Zrzucił mężczyznę z mostu w Olsztynie. Odpowie za próbę zabójstwa
Media społecznościowe obiegło nagranie z mostu św. Jana Nepomucena w Olsztynie, na którym jeden z mężczyzn podnosi drugiego z chodnika i przez barierkę mostu zrzuca go do Łyny. Choć poszkodowany oświadczył, że nie zamierza składać żadnego zawiadomienia, prokuratura wszczęła śledztwo i postawiła zarzut usiłowania zabójstwa 37-latkowi. Śledczy wnioskują też o areszt dla mężczyzny.
Rzecznik Prokuratury Okręgowej w Olsztynie Daniel Brodowski poinformował, że Piotrowi M. przedstawiono w środę zarzut usiłowania zabójstwa w zamiarze ewentualnym, a prokurator skierował do sądu wniosek o tymczasowe aresztowanie podejrzanego na trzy miesiące.
– Podejrzany, zrzucając pokrzywdzonego z mostu, z wysokości ponad siedmiu metrów do koryta rzeki, która w tym miejscu miała głębokość około 80 centymetrów, usiłował doprowadzić do jego śmierci.
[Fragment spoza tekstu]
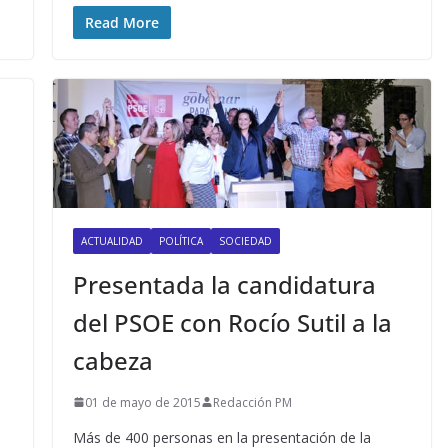
Read More
ACTUALIDAD
POLÍTICA
SOCIEDAD
Presentada la candidatura
del PSOE con Rocío Sutil a la
cabeza
01 de mayo de 2015
Redacción PM
Más de 400 personas en la presentación de la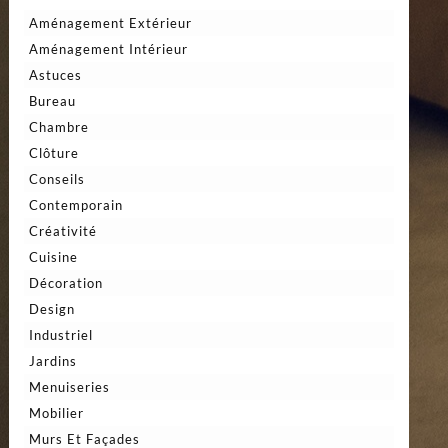
Aménagement Extérieur
Aménagement Intérieur
Astuces
Bureau
Chambre
Clôture
Conseils
Contemporain
Créativité
Cuisine
Décoration
Design
Industriel
Jardins
Menuiseries
Mobilier
Murs Et Façades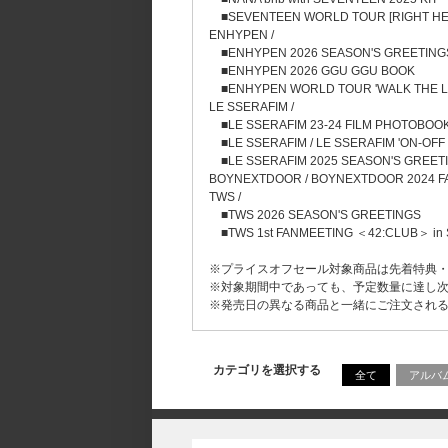
■SEVENTEEN WORLD TOUR [RIGHT HE
ENHYPEN /
■ENHYPEN 2026 SEASON'S GREETING
■ENHYPEN 2026 GGU GGU BOOK
■ENHYPEN WORLD TOUR 'WALK THE LI
LE SSERAFIM /
■LE SSERAFIM 23-24 FILM PHOTOBOO
■LE SSERAFIM / LE SSERAFIM 'ON-OFF 
■LE SSERAFIM 2025 SEASON'S GREET
BOYNEXTDOOR / BOYNEXTDOOR 2024 FA
TWS /
■TWS 2026 SEASON'S GREETINGS
■TWS 1st FANMEETING ＜42:CLUB＞ in 
※プライスオフセール対象商品は先着特典
※対象期間中であっても、予定数量に達し
※発売日の異なる商品と一緒にご注文され
カテゴリを選択する
全て
アルバ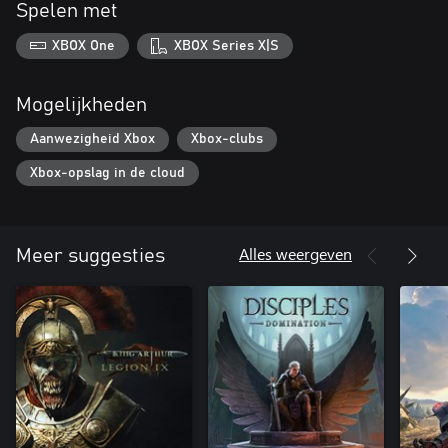
Spelen met
XBOX One
XBOX Series X|S
Mogelijkheden
Aanwezigheid Xbox
Xbox-clubs
Xbox-opslag in de cloud
Alles weergeven
Meer suggesties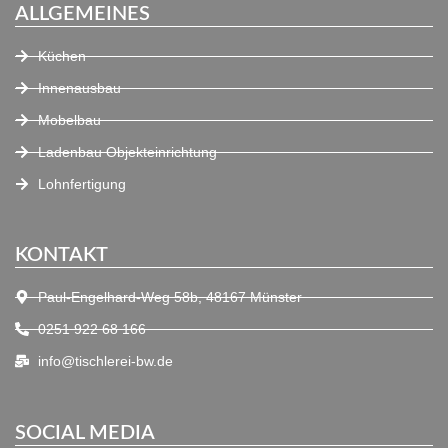
ALLGEMEINES
Küchen
Innenausbau
Mobelbau
Ladenbau Objekteinrichtung
Lohnfertigung
KONTAKT
Paul-Engelhard-Weg 58b, 48167 Münster
0251 922 68 166
info@tischlerei-bw.de
SOCIAL MEDIA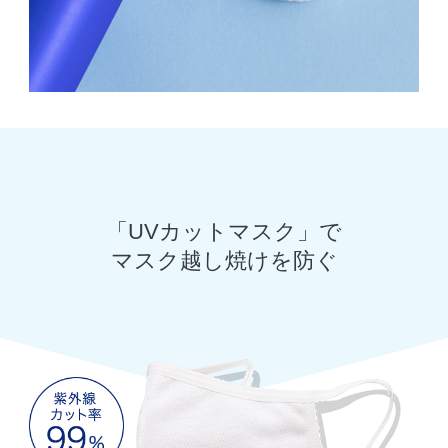
「UVカットマスク」で
マスク越し焼けを防ぐ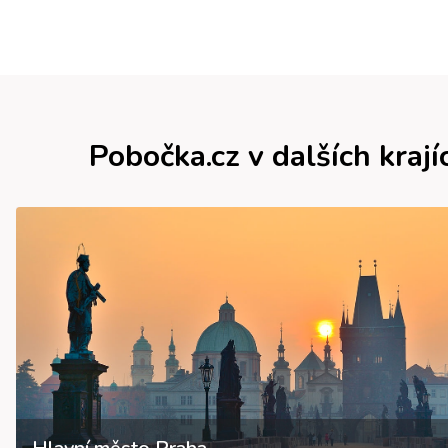
Pobočka.cz v dalších krají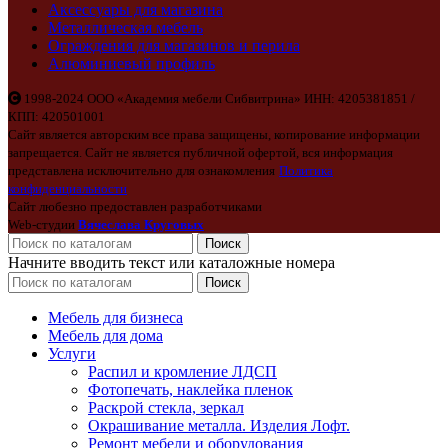
Аксессуары для магазина
Металлическая мебель
Ограждения для магазинов и перила
Алюминиевый профиль
1998-2024 ООО «Академия мебели Сибвитрина» ИНН: 4205381851 /
КПП: 420501001
Сайт является авторским все права защищены, копирование информации
запрещается. Сайт не является публичной офертой, вся информация
представлена исключительно для ознакомления
Политика
конфиденциальности
Сайт любезно предоставлен разработчиками
Web-студии
Вячеслава Круговых
Поиск
Начните вводить текст или каталожные номера
Поиск
Мебель для бизнеса
Мебель для дома
Услуги
Распил и кромление ЛДСП
Фотопечать, наклейка пленок
Раскрой стекла, зеркал
Окрашивание металла. Изделия Лофт.
Ремонт мебели и оборудования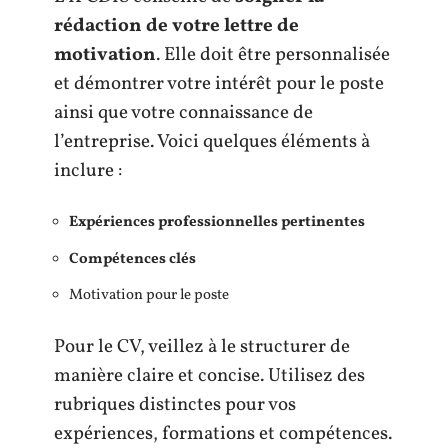
rédaction de votre lettre de
motivation
. Elle doit être personnalisée
et démontrer votre intérêt pour le poste
ainsi que votre connaissance de
l’entreprise. Voici quelques éléments à
inclure :
Expériences professionnelles pertinentes
Compétences clés
Motivation pour le poste
Pour le CV, veillez à le structurer de
manière claire et concise. Utilisez des
rubriques distinctes pour vos
expériences, formations et compétences.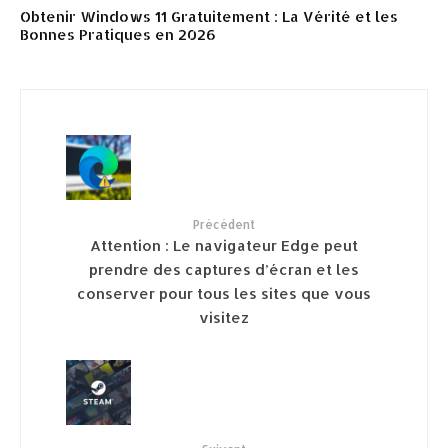
Obtenir Windows 11 Gratuitement : La Vérité et les
Bonnes Pratiques en 2026
Précédent
Attention : Le navigateur Edge peut
prendre des captures d’écran et les
conserver pour tous les sites que vous
visitez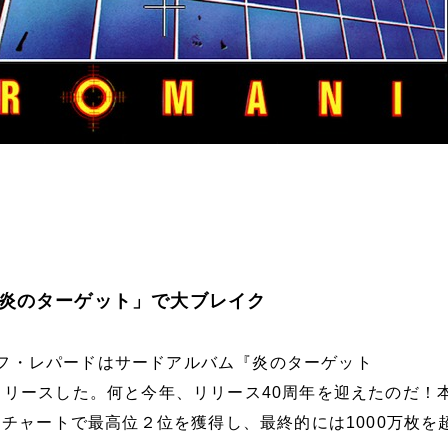
炎のターゲット」で大ブレイク
、デフ・レパードはサードアルバム『炎のターゲット
』をリリースした。何と今年、リリース40周年を迎えたのだ！
チャートで最高位２位を獲得し、最終的には1000万枚を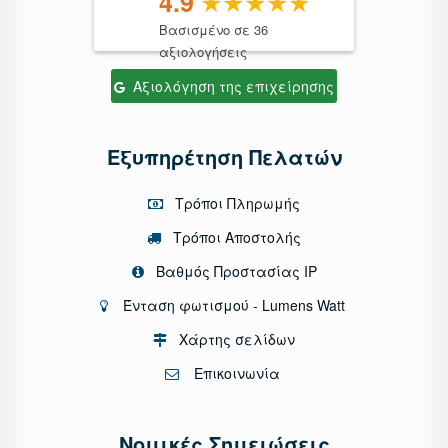
4.9
Βασισμένο σε 36
αξιολογήσεις
Αξιολόγηση της επιχείρησης
Εξυπηρέτηση Πελατών
Τρόποι Πληρωμής
Τρόποι Αποστολής
Βαθμός Προστασίας IP
Ένταση φωτισμού - Lumens Watt
Χάρτης σελίδων
Επικοινωνία
Νομικές Σημειώσεις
Musiał przewidywać, że zrzucenie z takiej wysokości bezwładnego człowieka, doprowadzonego wcześniej do stanu bezbronności, może spowodować jego ciężkie obrażenia, a nawet właśnie śmierć – wyjaśnił prokurator.
Dodał, że z podejrzanym wykonano czynności procesowe – został przesłuchany, złożył krótkie wyjaśnienia, nie przyznał się do winy. Grozi mu od ośmiu lat więzienia do dożywocia.